La Chambre de commerce et d’industrie Beauharnois Valleyfield Haut-Saint-Laurent (CCIBVHSL) accueille positivement le sursis d’un an annoncé par le gouvernement fédéral pour certains travailleurs étrangers temporaires, bien que cette mesure demeure une solution partielle à la pénurie de travailleurs.

Dans un communiqué publié conjointement avec la Fédération des chambres de commerce du Québec (FCCQ), la Chambre de commerce régionale souligne que le problème de fond n’est pas réglé: les travailleurs non admissibles au PSTQ n’en bénéficieront pas et les assouplissements au PTET excluent de nombreuses régions.

La directrice générale de ;la CCIBVHSL, Éliane Galipeau, affirme que « pour plusieurs entreprises de Beauharnois-Salaberry et du Haut-Saint-Laurent, cette annonce représente un certain répit, mais elle demeure une solution temporaire à un enjeu structurel bien réel.
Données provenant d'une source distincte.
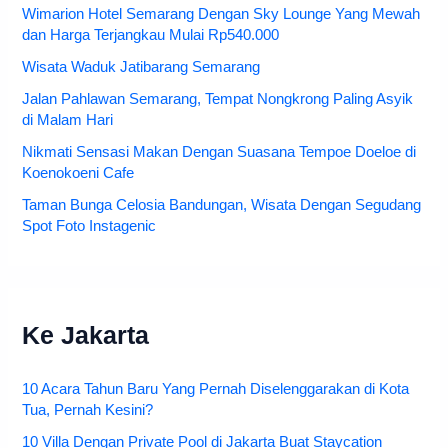
Wimarion Hotel Semarang Dengan Sky Lounge Yang Mewah
dan Harga Terjangkau Mulai Rp540.000
Wisata Waduk Jatibarang Semarang
Jalan Pahlawan Semarang, Tempat Nongkrong Paling Asyik
di Malam Hari
Nikmati Sensasi Makan Dengan Suasana Tempoe Doeloe di
Koenokoeni Cafe
Taman Bunga Celosia Bandungan, Wisata Dengan Segudang
Spot Foto Instagenic
Ke Jakarta
10 Acara Tahun Baru Yang Pernah Diselenggarakan di Kota
Tua, Pernah Kesini?
10 Villa Dengan Private Pool di Jakarta Buat Staycation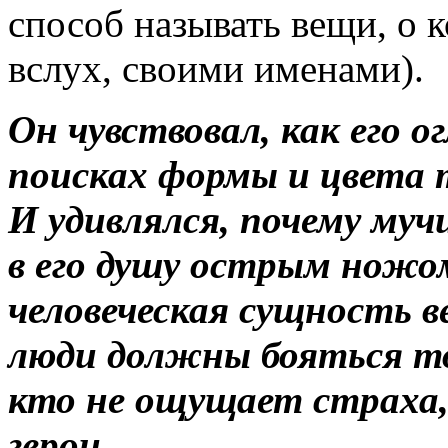
способ называть вещи, о 
вслух, своими именами).
Он чувствовал, как его 
поисках формы и цвета т
И удивлялся, почему муч
в его душу острым ножом
человеческая сущность в
люди должны бояться тог
кто не ощущает страха, 
герои.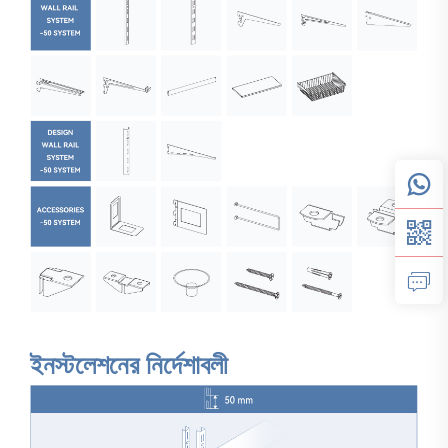
ইনস্টলেশনের নির্দেশাবলী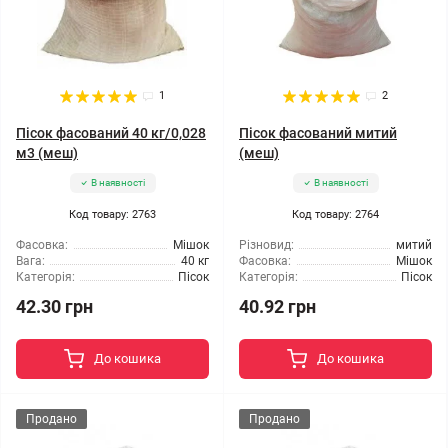
1
2
Пісок фасований 40 кг/0,028
Пісок фасований митий
м3 (меш)
(меш)
В наявності
В наявності
Код товару: 2763
Код товару: 2764
Фасовка:
Мішок
Різновид:
митий
Вага:
40 кг
Фасовка:
Мішок
Категорія:
Пісок
Категорія:
Пісок
42.30 грн
40.92 грн
До кошика
До кошика
Продано
Продано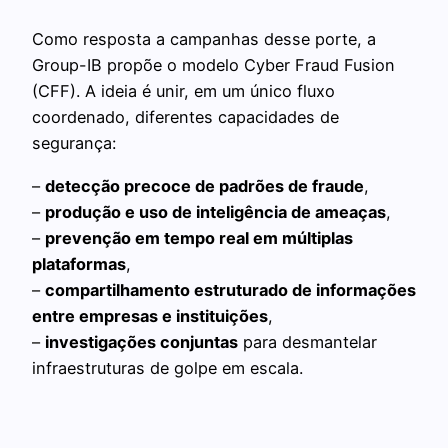
Como resposta a campanhas desse porte, a
Group-IB propõe o modelo Cyber Fraud Fusion
(CFF). A ideia é unir, em um único fluxo
coordenado, diferentes capacidades de
segurança:
–
detecção precoce de padrões de fraude
,
–
produção e uso de inteligência de ameaças
,
–
prevenção em tempo real em múltiplas
plataformas
,
–
compartilhamento estruturado de informações
entre empresas e instituições
,
–
investigações conjuntas
para desmantelar
infraestruturas de golpe em escala.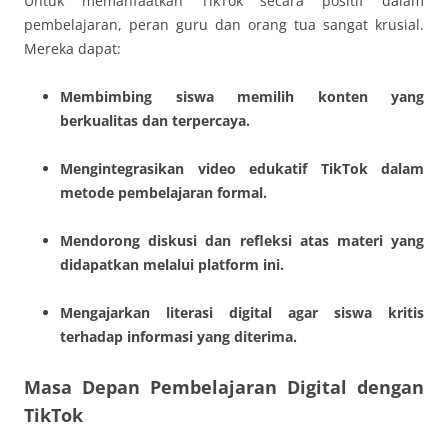
Untuk memanfaatkan TikTok secara positif dalam
pembelajaran, peran guru dan orang tua sangat krusial.
Mereka dapat:
Membimbing siswa memilih konten yang
berkualitas dan terpercaya.
Mengintegrasikan video edukatif TikTok dalam
metode pembelajaran formal.
Mendorong diskusi dan refleksi atas materi yang
didapatkan melalui platform ini.
Mengajarkan literasi digital agar siswa kritis
terhadap informasi yang diterima.
Masa Depan Pembelajaran Digital dengan
TikTok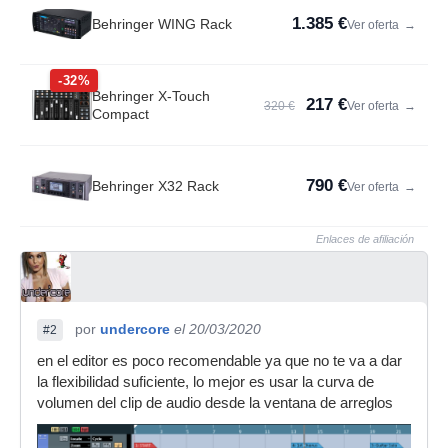
1.385 €
Behringer WING Rack
Ver oferta
→
-32%
Behringer X-Touch
217 €
320 €
Ver oferta
→
Compact
790 €
Behringer X32 Rack
Ver oferta
→
Enlaces de afiliación
por
undercore
el 20/03/2020
#2
en el editor es poco recomendable ya que no te va a dar
la flexibilidad suficiente, lo mejor es usar la curva de
volumen del clip de audio desde la ventana de arreglos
Sur le terrain, nos entreprises ont besoin de stabilité et de prévisibilité pour planifier leurs opérations, maintenir leurs équipes et poursuivre leurs projets de développement. Les travailleurs étrangers font aujourd’hui partie intégrante de la vitalité économique de notre région, et il devient essentiel que les politiques publiques reflètent cette réalité. »

Du côté de la Fédération, la pdg Véronique Proulx Nous demande au gouvernement fédéral «d’agir depuis les restrictions au PTET imposées unilatéralement à l’automne 2024. L’annonce d’aujourd’hui arrive très tard et est limitée dans son ampleur, mais elle témoigne d’une prise de conscience qui est bienvenue. En revanche, ce que dont les entreprises et les travailleurs ont besoin, c’est de la prévisibilité, et un sursis d’une année seulement ne leur offre pas cela. Dans un an, on va revivre la même crise: tous les travailleurs non sélectionnés au PSTQ feront face à la même échéance qu’aujourd’hui. En excluant des assouplissements au PTET la plupart des grandes villes du Québec, on fragilise encore plus les entreprises qui s’y trouvent »

Pour les deux associations, pour régler le problème de fond, il est nécessaire pour le gouvernement fédéral de prolonger les permis de tous les travailleurs étrangers actuellement en emploi au Québec tant et aussi longtemps qu’ils seront nécessaires pour nos entreprises.

Le gouvernement du Québec, de son côté, doit hausser les seuils d’immigration permanente et revenir à un programme d’immigration prévisible comme l’était le Programme de l’expérience québécoise (PEQ).

Par ailleurs, les assouplissements au Programme des travailleurs étrangers temporaires (PTET) excluent les régions métropolitaines du Grand Montréal, de Québec-Lévis, de Gatineau, de Sherbrooke, de Trois-Rivières, de Saguenay et de Drummondville, qui regroupent près des ¾ de la population et des emplois du Québec.